# WORK INSTRUCTION
Once the images are set aside, output the listing exactly as it stands.

^^^^

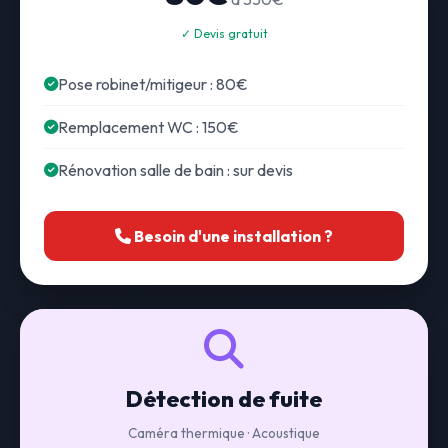
✓ Devis gratuit
Pose robinet/mitigeur : 80€
Remplacement WC : 150€
Rénovation salle de bain : sur devis
Besoin d'une installation ?
Détection de fuite
Caméra thermique · Acoustique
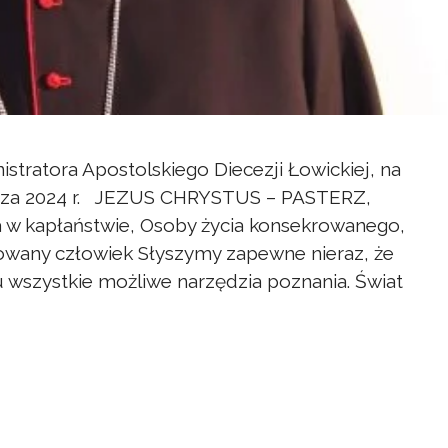
istratora Apostolskiego Diecezji Łowickiej, na
erza 2024 r. JEZUS CHRYSTUS – PASTERZ,
w kapłaństwie, Osoby życia konsekrowanego,
towany człowiek Słyszymy zapewne nieraz, że
 wszystkie możliwe narzędzia poznania. Świat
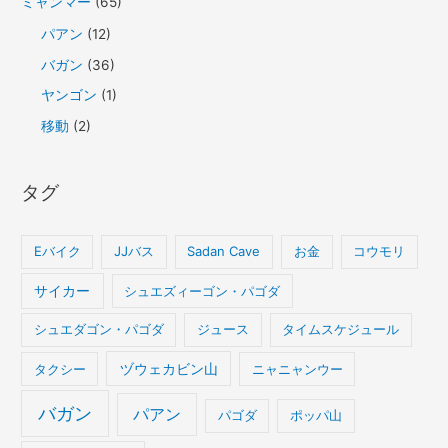
ミャンマー
(65)
パアン
(12)
バガン
(36)
ヤンゴン
(1)
移動
(2)
タグ
Eバイク
JJバス
Sadan Cave
お金
コウモリ
サイカー
シュエズィーゴン・パゴダ
シュエダゴン・パゴダ
ジュース
タイムスケジュール
タクシー
ヅウェカビン山
ニャニャンウー
バガン
パアン
パゴダ
ポッパ山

^^^^

# TASK RESPONSE
✓ Devis gratuit
Pose robinet/mitigeur : 80€
Remplacement WC : 150€
Rénovation salle de bain : sur devis
Besoin d'une installation ?
Détection de fuite
Caméra thermique · Acoustique
istratora Apostolskiego Diecezji Łowickiej, na
erza 2024 r. JEZUS CHRYSTUS – PASTERZ,
w kapłaństwie, Osoby życia konsekrowanego,
towany człowiek Słyszymy zapewne nieraz, że
 wszystkie możliwe narzędzia poznania. Świat
ミャンマー
(65)
パアン
(12)
バガン
(36)
ヤンゴン
(1)
移動
(2)
タグ
Eバイク
JJバス
Sadan Cave
お金
コウモリ
サイカー
シュエズィーゴン・パゴダ
シュエダゴン・パゴダ
ジュース
タイムスケジュール
タクシー
ヅウェカビン山
ニャニャンウー
バガン
パアン
パゴダ
ポッパ山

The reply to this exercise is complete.